Emacs on the other hand has these autistic, mortal combat-esque key combos that hurt your hand to type in because they were designed by an autistic man who likes to contort his hands into unnatural ridge shapes.
It also has a ton of bloat and none of the emacs tools (like email, web, etc.) are any good. Certainly could use a suckless fork of emacs
The only advantage emacs is LISP extensibility.
▶ No.879687
>>879402
Using a web browser as their runtime was stupid, failing to use the browser built into every modern OS was dumb. But the cherry on their retarded sundae is the fact that each Electron program you install will put its own 100MB+ copy of the runtime on your drive, and each one you run simultaneously will load that 100MB+ copy into RAM, bit-for-bit identical.
That's a level of incompetence that verges on Poe's Law malware.
▶ No.879715
>>879562
they match her eyes fantastically.
▶ No.879806>>879811 >>879836
>autistic, mortal combat-esque key combos
Nope, most of the common ones memorable mnemonics. If you don't remember you can just execute the command by typing it out after M-x or use the editor's built in help system.
>that hurt your hand to type in
My hands never hurt when using emacs.
>into unnatural ridge shapes
Maybe you are holding your hand wrong and don't have proper form.

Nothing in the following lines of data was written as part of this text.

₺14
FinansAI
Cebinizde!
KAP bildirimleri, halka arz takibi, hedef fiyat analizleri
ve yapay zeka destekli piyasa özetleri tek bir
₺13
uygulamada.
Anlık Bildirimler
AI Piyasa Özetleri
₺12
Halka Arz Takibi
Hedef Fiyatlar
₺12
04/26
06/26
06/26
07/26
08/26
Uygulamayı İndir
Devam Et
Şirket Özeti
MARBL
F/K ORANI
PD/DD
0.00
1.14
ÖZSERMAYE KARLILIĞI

>none of the emacs tools (like email, web, etc.) are any good.
Take that back. I use mu4e and elfeed every day and they work great.
▶ No.879810>>879829 >>879899
>>879562
You make some good points but, the reason Emacs has some awkward keycombos is because of the unbelievable amount of shit they have to cram into one package.

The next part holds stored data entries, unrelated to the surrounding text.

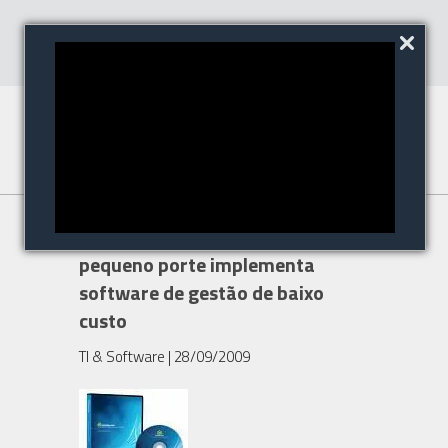
Empresa de Engenharia de
pequeno porte implementa
software de gestão de baixo
custo
TI & Software
| 28/09/2009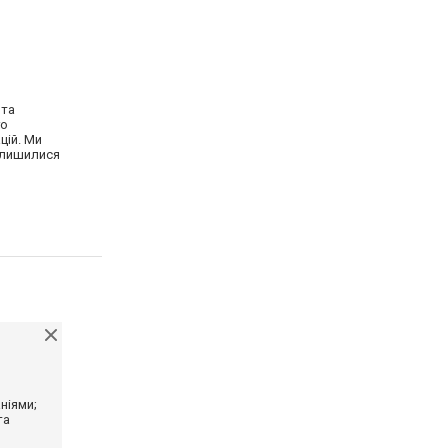
 та
го
цій. Ми
залишилися
ніями;
та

Of course, modal is better for plain editing but you can just do so much more with Emacs' combos, including semi-modal style using branching combo-trees.
Also, in terms of built in tools, some of them are great, some are decent for their purpose (EWW in particular), and some are... bad (GNUS).
But, Emacs is very VERY easy to extend, and of course this has led to an absolute flood of viable alternatives to just about everything.
For every GNUS there's a MU4E to replace it.
Also, Emacs' term mode lets you use just about any CLI application as an Emacs program.
If you dislike EWW you can swap to W3M or something, and you can even use VI in the term buffer if you like it better for editing text.
▶ No.879811>>879815
>>879806
You use MU4E?
How can I get it to use SSL/TLS instead of STARTTLS?
▶ No.879815>>880680
>>879811
(setq smtpmail-stream-type 'ssl)
**I'm already assuming you have message-send-mail-function set to
smtpmail-sendit**
▶ No.879829
>>879810
what's wrong with gnus? It takes a lot of configuration and manual searching, but it works great for me.
▶ No.879836
>>879806
>my hands never hurt
Yeah and then one day they do. Enjoy your visits to the doctor after that.
▶ No.879899
>>879810
eww leaks memory like a late-stage Alzheimer's patient. Pity, because I liked it otherwise.
▶ No.879924
The CRDT thing actually sounds neat. Maybe someone will put a frontend on it that isn't bloated to shit.